Si no nos sentamos a hablar de lo importante, nos quedaremos en lo anecdótico, en cómo se reparte el dinero y entre quién. Porque no nos engañemos, los únicos problemas que ven algunos son los que tienen que ver con el reparto de la tarta (editoriales, conciertos, Conferencia Episcopal, empresas constructoras, clases particulares, empresas privadas con intereses varios, catering, funcionarios, personal laboral…)

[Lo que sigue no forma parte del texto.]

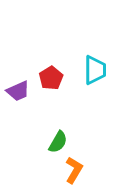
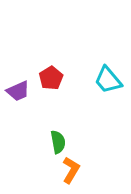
cyan trapezoid: moved 13 px right, 10 px down; rotated 140 degrees clockwise
green semicircle: rotated 40 degrees counterclockwise
orange L-shape: moved 3 px left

¿Cuándo hablaremos de los niños?

 ¿Y los niños? ¿Cuándo hablamos de ellos? ¿Al final o al principio?

De lo que no se habla es de los menores, sus necesidades, cómo formarlos en valores, en convivencia, qué necesitan, cómo les damos de comer en los comedores escolares, que no pasen frio ni calor, cómo distribuir las clases, qué descansos deben tener o si los que tienen son los adecuados, qué horario deben tener pensando en ellos y no en otras cosas, qué material tienen que utilizar en el aula, a qué hora deben dar las diferentes asignaturas… En definitiva, que sean felices y adquieran los conocimientos que necesitarán para comenzar a vivir de forma autónoma y llegar a convertirse en ciudadanos críticos y responsables. 

Sólo hablamos de «educarles en el esfuerzo», el tesón, la responsabilidad, adaptarlos al mercado de trabajo… Terrible el concepto de sociedad que tenemos si todo lo basamos en esto. Claro que tendrán que esforzarse y ser responsables, pero cada cosa a su tiempo y con gradación según edad. 

Triste futuro para nuestros jóvenes en esta nostálgica sociedad que los educa a caballo entre lo que era y lo que es, sin darles la oportunidad de educarse también entre lo que es y lo que será.